Why would the Memorandum of Understanding (MoU) between the government – represented by Go-Invest – and the Buddy’s investor, Omprakash Shivraj contain a non-disclosure clause in this era of supposedly open and transparent governance?
Anyone reading the contents of the news item in the March 4 Sunday Stabroek on the MoU might be puzzled as to what required secrecy on a straight-forward project to build a hotel.
The publishing of the MoU by the government would not have given away trade secrets or exposed sensitive financial information to prying eyes. It contains none of that. So one must look more closely at the document and three things stand out.
First, other interested investors may well look at the MoU and ask themselves on what basis did the government arrive at the conclusion that the Buddy’s investor was the fittest person to enter into a contract with for this prestigious project. Thus far there is no documentation that an adequate public tendering process was instituted here or adequate due diligence done. If the investor was handpicked that is a completely different matter and the public has a right to a convincing explanation particularly since of late taxpayers’ money has been allocated to this project when it was the investor’s responsibility to be fully financed. Indeed, the MoU says that the investor shall “Provide financing in all areas other than those that have been designated as Government of Guyana Responsibilities”. Bridge financing for this project is not an inscribed government responsibility. It has also been established that no other host country in the region has had to advance money to hoteliers and the accommodation arrangement is essentially between the hotel and Cricket World Cup/International Cricket Council.
Second, the MoU indicates some significant promises to Buddy’s. On a minimum investment of US$8M the investor has been granted a corporate tax holiday for five years beginning from the first year of commercial operation. Further, to the extent permitted by law Buddy’s has been allowed customs duty, consumption tax and purchase tax exemptions on machinery, raw material and vehicles for the project. The company will also be permitted to employ non-Guyanese to a maximum of 15% of its employees in the managerial, technical and professional areas. In addition, the MoU says that the state land on which the hotel has been erected will be sold to the investor at $8M per acre.
Third – perhaps the most troubling of all – is the two-sentence clause 4.3 which says that the government shall “A(s) far as is permitted by the laws of Guyana, facilitate the company’s request to operate a casino on the said hotel premises”. And there we have it.
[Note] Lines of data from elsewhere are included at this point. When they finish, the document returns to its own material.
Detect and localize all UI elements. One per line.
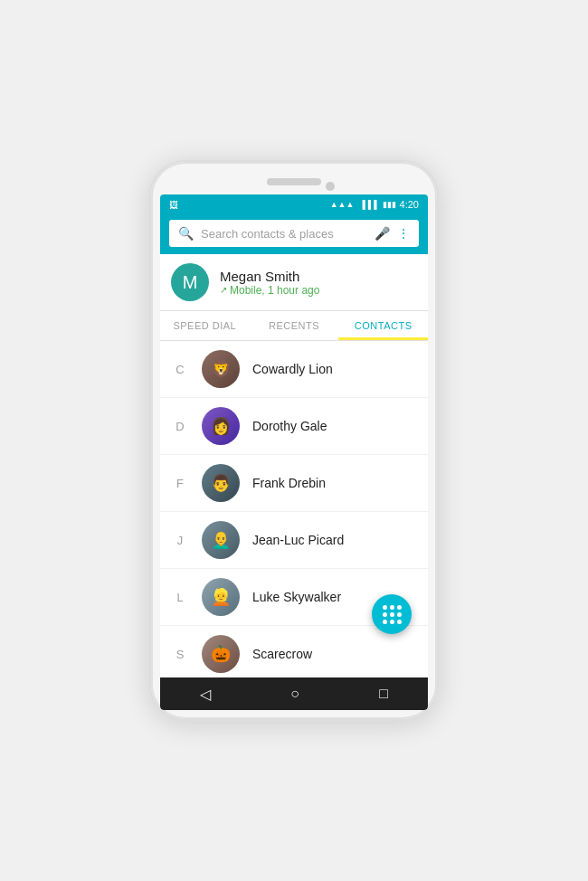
avatar-emoji-scarecrow: 🎃: [202, 635, 240, 673]
recents-button[interactable]: □: [379, 686, 388, 702]
recent-contact-detail: ↗ Mobile, 1 hour ago: [220, 284, 319, 297]
tab-recents[interactable]: RECENTS: [250, 311, 339, 340]
search-placeholder: Search contacts & places: [201, 227, 367, 241]
recent-contact-card[interactable]: M Megan Smith ↗ Mobile, 1 hour ago: [160, 254, 428, 311]
avatar-emoji-jean: 👨‍🦲: [202, 521, 240, 559]
contact-avatar-jean: 👨‍🦲: [202, 521, 240, 559]
contact-name-dorothy: Dorothy Gale: [252, 419, 327, 433]
search-input-row[interactable]: 🔍 Search contacts & places 🎤 ⋮: [169, 220, 419, 247]
contact-avatar-frank: 👨: [202, 464, 240, 502]
contact-row-cowardly-lion[interactable]: C 🦁 Cowardly Lion: [160, 341, 428, 398]
contact-name-frank: Frank Drebin: [252, 476, 326, 490]
nav-bar: ◁ ○ □: [160, 677, 428, 710]
status-icons: ▲▲▲ ▐▐▐ ▮▮▮ 4:20: [330, 199, 419, 210]
tab-contacts[interactable]: CONTACTS: [338, 311, 428, 340]
contact-avatar-cowardly-lion: 🦁: [202, 350, 240, 388]
search-icon: 🔍: [178, 226, 194, 241]
notification-icon: 🖼: [169, 200, 178, 210]
dialpad-icon: [383, 605, 402, 624]
contact-avatar-scarecrow: 🎃: [202, 635, 240, 673]
contacts-list: C 🦁 Cowardly Lion D 👩 Dorothy Gale F 👨 F…: [160, 341, 428, 677]
back-button[interactable]: ◁: [200, 686, 211, 703]
contact-name-luke: Luke Skywalker: [252, 590, 341, 604]
mic-icon[interactable]: 🎤: [375, 226, 390, 241]
status-time: 4:20: [400, 199, 419, 210]
fab-dialpad[interactable]: [372, 594, 412, 634]
recent-contact-info: Megan Smith ↗ Mobile, 1 hour ago: [220, 269, 319, 297]
avatar-emoji-cowardly-lion: 🦁: [202, 350, 240, 388]
phone-screen: 🖼 ▲▲▲ ▐▐▐ ▮▮▮ 4:20 🔍 Search contacts & p…: [160, 194, 428, 710]
contact-avatar-dorothy: 👩: [202, 407, 240, 445]
tabs-bar: SPEED DIAL RECENTS CONTACTS: [160, 311, 428, 341]
section-letter-l: L: [171, 591, 189, 604]
more-options-icon[interactable]: ⋮: [397, 226, 410, 241]
wifi-icon: ▲▲▲: [330, 200, 355, 209]
search-bar-container: 🔍 Search contacts & places 🎤 ⋮: [160, 214, 428, 254]
status-bar: 🖼 ▲▲▲ ▐▐▐ ▮▮▮ 4:20: [160, 194, 428, 214]
phone-speaker: [267, 178, 321, 185]
recent-contact-avatar: M: [171, 263, 209, 301]
avatar-emoji-frank: 👨: [202, 464, 240, 502]
signal-icon: ▐▐▐: [359, 200, 376, 209]
contact-name-scarecrow: Scarecrow: [252, 647, 312, 661]
contact-row-frank-drebin[interactable]: F 👨 Frank Drebin: [160, 455, 428, 512]
tab-speed-dial[interactable]: SPEED DIAL: [160, 311, 250, 340]
recent-contact-name: Megan Smith: [220, 269, 319, 284]
section-letter-d: D: [171, 420, 189, 433]
avatar-emoji-luke: 👱: [202, 578, 240, 616]
phone-frame: 🖼 ▲▲▲ ▐▐▐ ▮▮▮ 4:20 🔍 Search contacts & p…: [149, 160, 439, 721]
section-letter-f: F: [171, 477, 189, 490]
contact-avatar-luke: 👱: [202, 578, 240, 616]
section-letter-c: C: [171, 363, 189, 376]
contact-row-jean-luc[interactable]: J 👨‍🦲 Jean-Luc Picard: [160, 512, 428, 569]
contact-name-cowardly-lion: Cowardly Lion: [252, 362, 333, 376]
phone-camera: [326, 182, 335, 191]
call-arrow-icon: ↗: [220, 285, 227, 295]
avatar-emoji-dorothy: 👩: [202, 407, 240, 445]
battery-icon: ▮▮▮: [383, 200, 396, 209]
contact-row-dorothy-gale[interactable]: D 👩 Dorothy Gale: [160, 398, 428, 455]
home-button[interactable]: ○: [290, 686, 299, 702]
section-letter-s: S: [171, 648, 189, 661]
contact-name-jean: Jean-Luc Picard: [252, 533, 344, 547]
section-letter-j: J: [171, 534, 189, 547]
The genesis of the sudden government interest in casinos and the ensuing public opprobrium was not founded in some considered study by the tourism, finance and home affairs ministries about the impact of casinos. It was founded upon the clear commitment that this government would facilitate the company’s request to run a casino. How does a government facilitate any such request? It ensures that the relevant law is passed so that what was once illegal would now be legal. That is exactly what the government has since done notwithstanding the widespread public dissent. Did the government at any stage of the discussions with the Buddy’s investor contemplate that it should have mobilised a considered opinion on casinos before committing to them? It doesn’t appear so. Why couldn’t the hotel be built without a casino considering the casino’s inherent vulnerabilities to money laundering and our patent incapacity to police this problem as so lucidly highlighted by the absence of any conviction of a major drug trafficker or money launderer? That was the nettle to be grasped by the government but it clearly wasn’t. The government then proceeded to pretend that it would have a full consultation with the religious groups on this matter presumably still open to changing its mind on the subject of casinos. Months went by and there was no move to hold a consultation. When prodded on this matter, the government hastily convened slipshod discussions that left the religious representatives completely unimpressed.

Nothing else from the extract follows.